→ What to work on
Each line below that carries the string "Priser" must appear in the answer.
━━ Input records
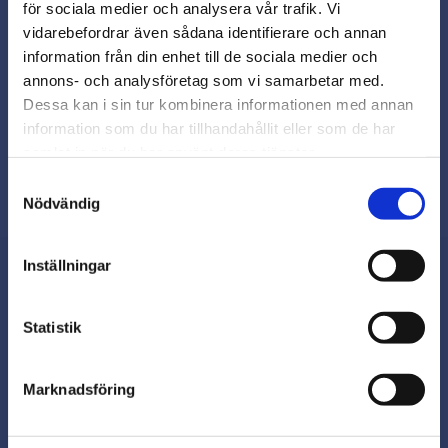
för sociala medier och analysera vår trafik. Vi
Snabb leverans från lager i Sverige
vidarebefordrar även sådana identifierare och annan
Smidig betalning
close
information från din enhet till de sociala medier och
Varmt välkommen till
Kontakta oss på
annons- och analysföretag som vi samarbetar med.
beslagsmix@skruvab.com
Beslagsmix!
Dessa kan i sin tur kombinera informationen med annan
information som du har tillhandahållit eller som de har
samlat in när du har använt deras tjänster.
Vill du handla som företag eller
privatperson?
Samtyckesval
Nödvändig
FÖRETAG
Inställningar
Priser visas exkl. moms
PRIVAT
Nyhetsbrev
Statistik
Priser visas inkl. moms
Marknadsföring
Prenumerera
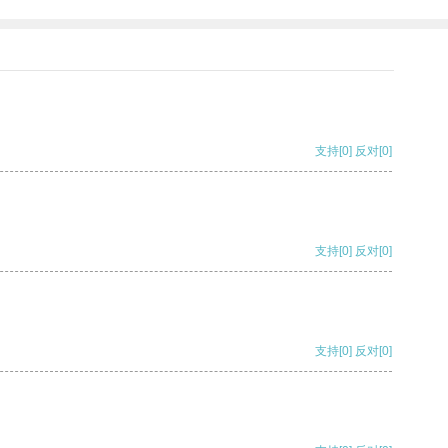
支持
[0]
反对
[0]
支持
[0]
反对
[0]
支持
[0]
反对
[0]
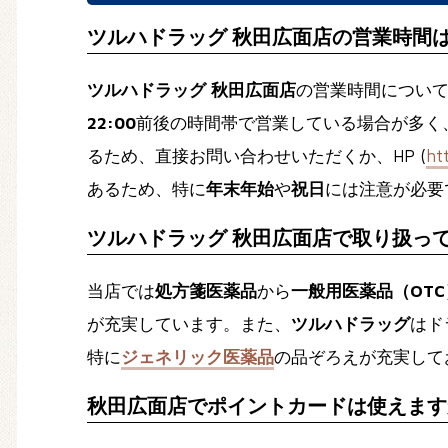
ツルハドラッグ 秋田広面店の営業時間
ツルハドラッグ 秋田広面店
の営業時間につい
22:00
前後の時間帯で営業している場合が多く
るため、直接お問い合わせいただくか、HP (
ht
あるため、特に
年末年始
や
祝日
には注意が必要
ツルハドラッグ 秋田広面店で取り扱っ
当店では
処方箋医薬品
から
一般用医薬品（OTC
が充実しています。また、
ツルハドラッグ
はド
特に
ジェネリック医薬品
の品ぞろえが充実して
秋田広面店でポイントカードは使えます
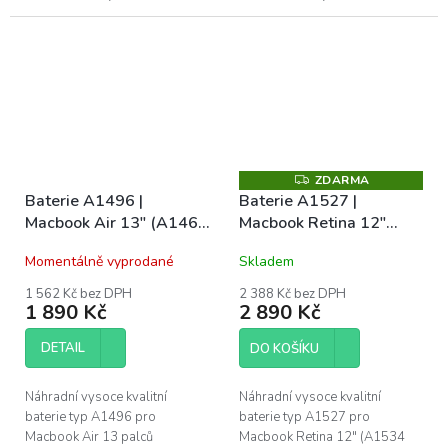
2013 a 2014. Naše baterie mají
2013 - 2015. Naše baterie mají
CE, FC a RoHS certifikace.
CE, FC a RoHS certifikace.
Záruka 1 rok na...
Záruka 1 rok na...
ZDARMA
Z
D
Baterie A1496 |
Baterie A1527 |
A
Macbook Air 13" (A1466
Macbook Retina 12"
R
M
/ MID 2012 / A1405 /
(A1534 Early 2015)
A
Momentálně vyprodané
Skladem
MID 2013 / EARLY 2014
/ EARLY 2015 / MID
1 562 Kč bez DPH
2 388 Kč bez DPH
1 890 Kč
2 890 Kč
2017)
DETAIL
DO KOŠÍKU
Náhradní vysoce kvalitní
Náhradní vysoce kvalitní
baterie typ A1496 pro
baterie typ A1527 pro
Macbook Air 13 palců
Macbook Retina 12" (A1534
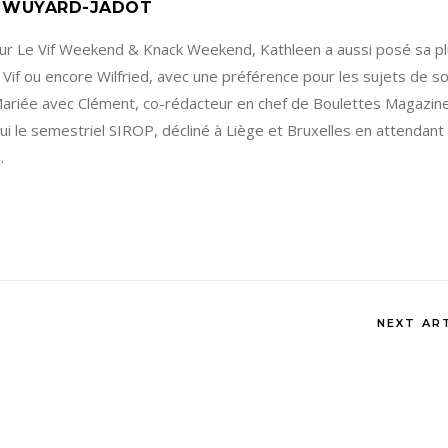
 WUYARD-JADOT
our Le Vif Weekend & Knack Weekend, Kathleen a aussi posé sa 
 Vif ou encore Wilfried, avec une préférence pour les sujets de s
 Mariée avec Clément, co-rédacteur en chef de Boulettes Magazine
ui le semestriel SIROP, décliné à Liège et Bruxelles en attendant 
.
NEXT AR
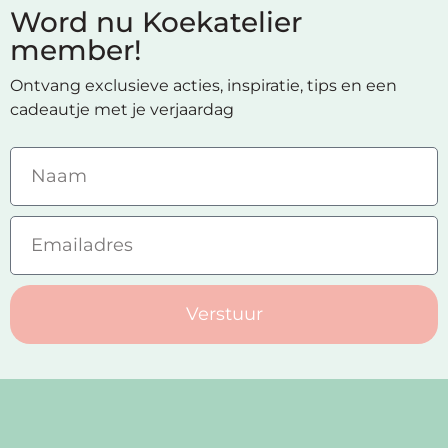
Word nu Koekatelier
member!
Ontvang exclusieve acties, inspiratie, tips en een
cadeautje met je verjaardag
Verstuur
━━━━
→ Problem solution
Priser visas exkl. moms
Priser visas inkl. moms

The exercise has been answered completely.